Does my toddler need more exercise?
Toddlers spend much of their days exploring, which means lots of time spent on the go. Chances are, your baby is pretty active throughout the day, running circles around you as she moves from one activity to the next. (Wouldn’t it be nice if she could lend out some of that excess energy?)
Between all the running, jumping, and climbing toddlers do, it’s a safe bet that they’re getting the exercise they need, but just to be safe, it can be helpful to know how much active playtime they’re supposed to be getting. It’s recommended toddlers get the following amount of activity each day:
- At least 30 minutes of adult-led physical activity
- At least 60 minutes of free play activity
- No more than one hour of sedentary, or non-moving time at a time (sleeping, of course, not included in this)
If you’re concerned that your baby isn’t getting enough activity in the day, there are a few ways to mix a little extra activity into her routine.
- Go for a walk: Take a hike through nature to break up the day, or even go for a walk as a family after dinner each night.
- Shake it up: Blasting some of your baby’s favorite beats and wiggling away to the music is a fun way to sneak in a little active play.
- Play at the park: The playground is a great way to get some extra exercise, and most toddlers don’t want to cap it at 60 minutes!
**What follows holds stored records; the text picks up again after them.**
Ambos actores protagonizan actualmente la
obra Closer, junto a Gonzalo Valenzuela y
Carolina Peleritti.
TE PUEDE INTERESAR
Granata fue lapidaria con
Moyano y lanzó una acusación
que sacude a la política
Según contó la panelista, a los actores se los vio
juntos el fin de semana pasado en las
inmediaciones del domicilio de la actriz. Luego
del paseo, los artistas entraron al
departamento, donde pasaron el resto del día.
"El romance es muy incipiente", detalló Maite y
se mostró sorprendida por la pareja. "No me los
- Pretend to be animals: Climb like monkeys, run like cheetahs, and hop like frogs. This is a fun way to teach about animals, practice fun new ways of moving, and to burn off some energy.
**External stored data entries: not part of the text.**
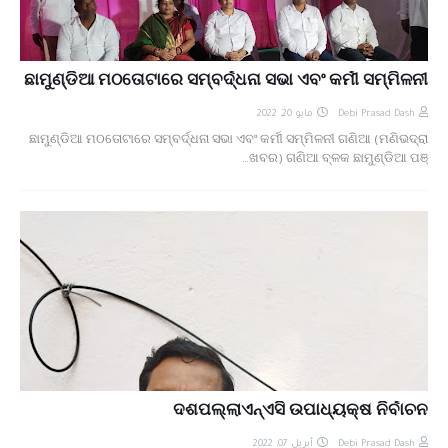
ଛାମୁଣ୍ଡିଆ ମଠତୋଟାରେ ସମ୍ବର୍ଦ୍ଧନା ସଭା ଏବଂ କର୍ମୀ ସମ୍ମିଳନୀ
مايو 20, 2022
Debi Prasad Dash
ଛାମୁଣ୍ଡିଆ ମଠତୋଟାରେ ସମ୍ବର୍ଦ୍ଧନା ସଭା ଏବଂ କର୍ମୀ ସମ୍ମିଳନୀ ଗଣିଆ (ମଣିଭଦ୍ରା
ଖବର) ଗଣିଆ ବ୍ଳକ ଛାମୁଣ୍ଡିଆ ପଞ୍…
ଦଶପଲ୍ଲାଏନ୍ଏସି ଉପାଧ୍ୟକ୍ଷ ନିର୍ବାଚନ
أبريل 07, 2022
Debi Prasad Dash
- Take a swim: When the weather is nice, there’s nothing more refreshing than hitting up the pool. The best part? Swimming is one of the best types of exercise around.
- Stick with the classics: Games like hopscotch, Ring Around the Rosie, and tag are tried-and-true games that will get your baby on her feet.
Toddlers are very active by nature, so it’s unlikely you’ll need to make too many changes to your baby’s routine in order to get her moving. If you’re concerned she might be overweight, it may ease your mind to speak to her doctor, since most children grow on their own curve and will even out in time. Toddlers need their downtime, too, but it’s important to balance out the time spent in front of the TV or on the tablet with lots of physical play to be sure she is getting enough physical activity.
- “How Much Physical Activity Do Children Need?” Centers for Disease Control and Prevention. U.S. Department of Health and Human Services. Retrieved August 17 2017. https://www.cdc.gov/physicalactivity/basics/children/index.htm.
- “Physical Activity: Toddler 1-3 years.” HealthyChildren. American Academy of Pediatrics. Retrieved August 17 2017.